A study published in the Journal of the American Medical Association on June 30 showed that peak exercise oxygen uptake and heart rate were lower in healthy subjects who wore masks during exercise stress testing than in those who did not wear them. The researchers said that although wearing a mask might physically limit a person’s exercise capacity, the data did not show that wearing a mask has an impact on safety.
An earlier study also found that wearing a mask had no impact on ordinary healthy people’s heart rate, blood pressure, breathing and other physiological indicators. However, for people who have chronic illnesses, such as heart diseases or chronic obstructive pulmonary diseases, which limit physical activity to some degree, exercising while wearing a mask could indeed cause additional stress on the body that would make it riskier.

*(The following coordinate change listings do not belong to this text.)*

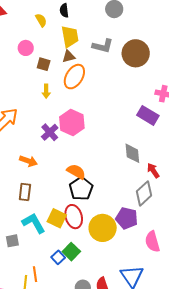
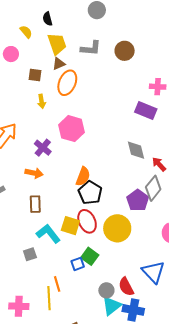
pink circle: (26, 48) -> (11, 54), moved
brown circle: (136, 53) -> (125, 51), size x0.7
purple cross: (50, 132) -> (43, 148), moved
orange semicircle: (76, 172) -> (83, 176), turned 90
purple pentagon: (127, 218) -> (138, 200), moved, turned 30
blue square: (58, 257) -> (78, 264), turned 32

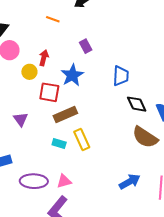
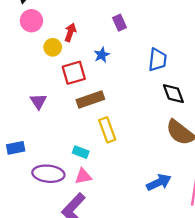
blue star: (72, 75) -> (102, 55), size x0.6
red square: (49, 92) -> (74, 73), turned -30
cyan rectangle: (59, 144) -> (81, 152), moved

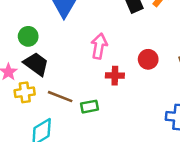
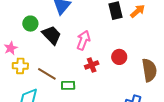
black trapezoid: (36, 64) -> (52, 35), moved
red cross: (115, 76) -> (92, 65), turned -32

Nonetheless, most of the current literature describes studies conducted in a relatively comfortable indoor environment. In contrast, Taiwan’s climate is hot and humid, so wearing a mask outdoors can be pretty uncomfortable, and wearing one while doing strenuous outdoor exercise is sure to be a whole new experience. How this might affect the outcome can only be clarified through further investigation by Taiwanese researchers.
The medium-to-high-intensity exercise that sports enthusiasts engage in requires increased oxygen consumption, but when you start wearing a mask because of the COVID-19 outbreak, without having done so in the past, your body might not be able to adjust to it very quickly. As part of the new disease prevention lifestyle, it is therefore advisable to adjust your exercise routine to one of moderate intensity and longer duration. The best way to enjoy exercise in this situation is to start with low-intensity exercise that allows your body to gradually adjust, such as stretching, leisurely cycling, brisk walking or dancing, while keeping an eye on your physical condition and making sure to drink enough water.
It is also important to take a few spare masks when you go out to exercise, because their protective effect is reduced if they get damp from sweating, in which case you should put on a new one.
Charles Yu is a professor and head of National Chung Hsing University’s Graduate Institute of Sports and Health Management.